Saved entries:
....

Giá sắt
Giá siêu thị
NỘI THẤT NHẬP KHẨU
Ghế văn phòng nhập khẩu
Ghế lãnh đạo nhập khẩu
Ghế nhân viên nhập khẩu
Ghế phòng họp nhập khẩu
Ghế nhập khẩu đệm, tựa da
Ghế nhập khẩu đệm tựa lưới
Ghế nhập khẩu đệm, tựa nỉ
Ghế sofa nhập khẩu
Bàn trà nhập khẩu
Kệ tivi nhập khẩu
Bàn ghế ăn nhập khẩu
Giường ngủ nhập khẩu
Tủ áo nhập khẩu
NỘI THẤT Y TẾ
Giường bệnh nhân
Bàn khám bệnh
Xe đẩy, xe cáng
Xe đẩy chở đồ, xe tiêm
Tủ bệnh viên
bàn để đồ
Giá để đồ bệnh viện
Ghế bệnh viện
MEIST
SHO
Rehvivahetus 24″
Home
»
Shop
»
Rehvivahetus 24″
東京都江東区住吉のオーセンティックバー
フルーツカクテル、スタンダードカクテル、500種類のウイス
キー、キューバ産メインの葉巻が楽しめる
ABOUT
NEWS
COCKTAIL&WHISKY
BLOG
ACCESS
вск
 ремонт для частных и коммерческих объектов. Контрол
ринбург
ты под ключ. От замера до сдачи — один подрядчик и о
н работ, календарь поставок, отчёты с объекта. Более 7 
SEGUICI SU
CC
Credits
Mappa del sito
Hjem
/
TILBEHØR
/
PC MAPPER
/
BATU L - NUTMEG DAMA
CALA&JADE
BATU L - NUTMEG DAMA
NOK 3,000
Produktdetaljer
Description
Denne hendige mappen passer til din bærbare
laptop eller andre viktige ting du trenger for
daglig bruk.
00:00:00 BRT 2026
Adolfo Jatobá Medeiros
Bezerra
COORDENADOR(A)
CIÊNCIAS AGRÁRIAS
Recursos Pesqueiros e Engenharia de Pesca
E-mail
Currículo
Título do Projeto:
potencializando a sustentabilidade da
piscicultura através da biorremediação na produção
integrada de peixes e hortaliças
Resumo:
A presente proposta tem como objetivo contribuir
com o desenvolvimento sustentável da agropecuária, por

....

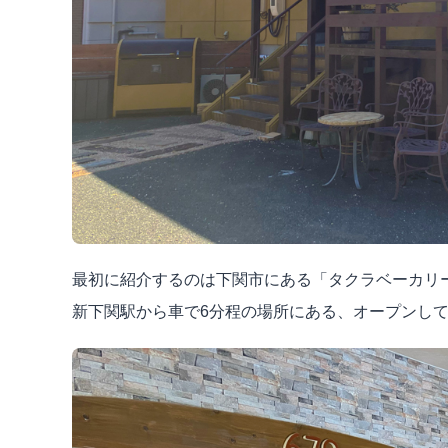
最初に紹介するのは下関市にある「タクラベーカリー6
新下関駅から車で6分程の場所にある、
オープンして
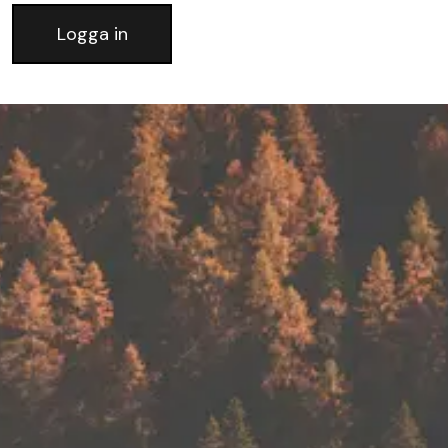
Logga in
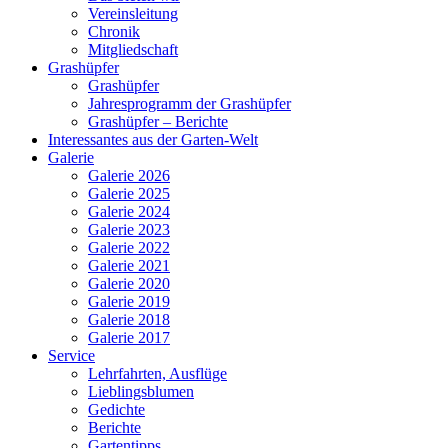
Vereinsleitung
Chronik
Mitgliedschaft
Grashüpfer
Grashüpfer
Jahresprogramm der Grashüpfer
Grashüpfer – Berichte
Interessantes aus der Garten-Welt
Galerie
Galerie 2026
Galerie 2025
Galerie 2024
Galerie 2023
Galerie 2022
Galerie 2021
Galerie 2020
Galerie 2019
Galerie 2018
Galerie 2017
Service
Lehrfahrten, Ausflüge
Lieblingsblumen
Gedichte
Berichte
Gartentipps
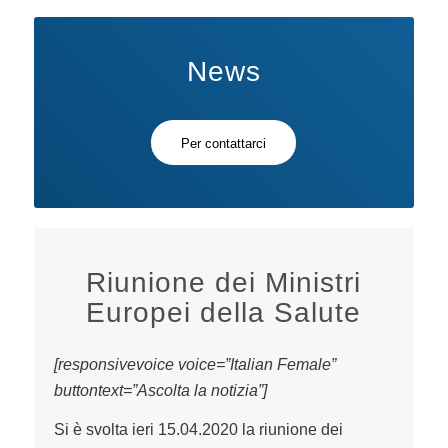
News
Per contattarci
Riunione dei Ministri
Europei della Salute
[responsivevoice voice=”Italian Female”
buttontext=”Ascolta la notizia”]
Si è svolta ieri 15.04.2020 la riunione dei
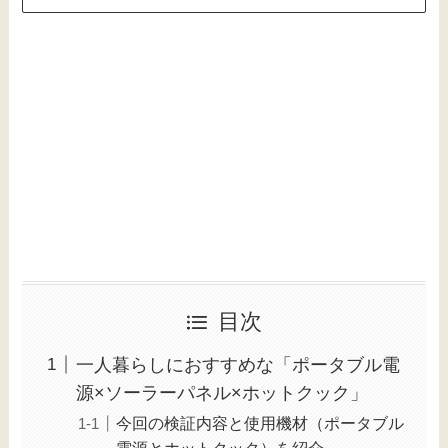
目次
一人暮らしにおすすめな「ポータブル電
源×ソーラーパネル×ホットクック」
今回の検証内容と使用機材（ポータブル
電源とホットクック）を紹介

....

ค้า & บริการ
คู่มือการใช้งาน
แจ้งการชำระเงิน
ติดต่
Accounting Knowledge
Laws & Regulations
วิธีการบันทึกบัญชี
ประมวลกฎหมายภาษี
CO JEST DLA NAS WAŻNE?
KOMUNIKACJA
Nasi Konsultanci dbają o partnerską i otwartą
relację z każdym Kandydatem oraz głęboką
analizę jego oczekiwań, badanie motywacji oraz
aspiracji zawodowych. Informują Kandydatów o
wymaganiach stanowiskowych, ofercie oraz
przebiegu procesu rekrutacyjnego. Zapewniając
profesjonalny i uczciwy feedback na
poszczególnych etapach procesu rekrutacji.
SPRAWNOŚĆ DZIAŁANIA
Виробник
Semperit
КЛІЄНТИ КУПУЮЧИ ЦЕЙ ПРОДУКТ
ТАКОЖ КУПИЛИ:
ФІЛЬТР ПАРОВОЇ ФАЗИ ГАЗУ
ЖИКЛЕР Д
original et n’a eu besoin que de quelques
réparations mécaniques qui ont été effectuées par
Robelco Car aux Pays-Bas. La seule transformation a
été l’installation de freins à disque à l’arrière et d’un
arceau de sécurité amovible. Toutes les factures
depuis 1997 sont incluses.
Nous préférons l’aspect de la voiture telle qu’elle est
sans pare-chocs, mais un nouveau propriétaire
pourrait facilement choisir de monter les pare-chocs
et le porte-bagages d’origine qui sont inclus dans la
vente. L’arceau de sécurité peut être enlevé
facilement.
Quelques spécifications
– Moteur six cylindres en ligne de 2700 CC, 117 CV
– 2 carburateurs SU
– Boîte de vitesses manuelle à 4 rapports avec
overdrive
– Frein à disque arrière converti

....

:: Task directions ::
Of the lines above, extract only those from the line with "przebiegu procesu rekrutacyjnego. Zapewniając" to the line with "disque arrière converti", both included, exactly as written.

:: Solved exercise ::
przebiegu procesu rekrutacyjnego. Zapewniając
profesjonalny i uczciwy feedback na
poszczególnych etapach procesu rekrutacji.
SPRAWNOŚĆ DZIAŁANIA
Виробник
Semperit
КЛІЄНТИ КУПУЮЧИ ЦЕЙ ПРОДУКТ
ТАКОЖ КУПИЛИ:
ФІЛЬТР ПАРОВОЇ ФАЗИ ГАЗУ
ЖИКЛЕР Д
original et n’a eu besoin que de quelques
réparations mécaniques qui ont été effectuées par
Robelco Car aux Pays-Bas. La seule transformation a
été l’installation de freins à disque à l’arrière et d’un
arceau de sécurité amovible. Toutes les factures
depuis 1997 sont incluses.
Nous préférons l’aspect de la voiture telle qu’elle est
sans pare-chocs, mais un nouveau propriétaire
pourrait facilement choisir de monter les pare-chocs
et le porte-bagages d’origine qui sont inclus dans la
vente. L’arceau de sécurité peut être enlevé
facilement.
Quelques spécifications
– Moteur six cylindres en ligne de 2700 CC, 117 CV
– 2 carburateurs SU
– Boîte de vitesses manuelle à 4 rapports avec
overdrive
– Frein à disque arrière converti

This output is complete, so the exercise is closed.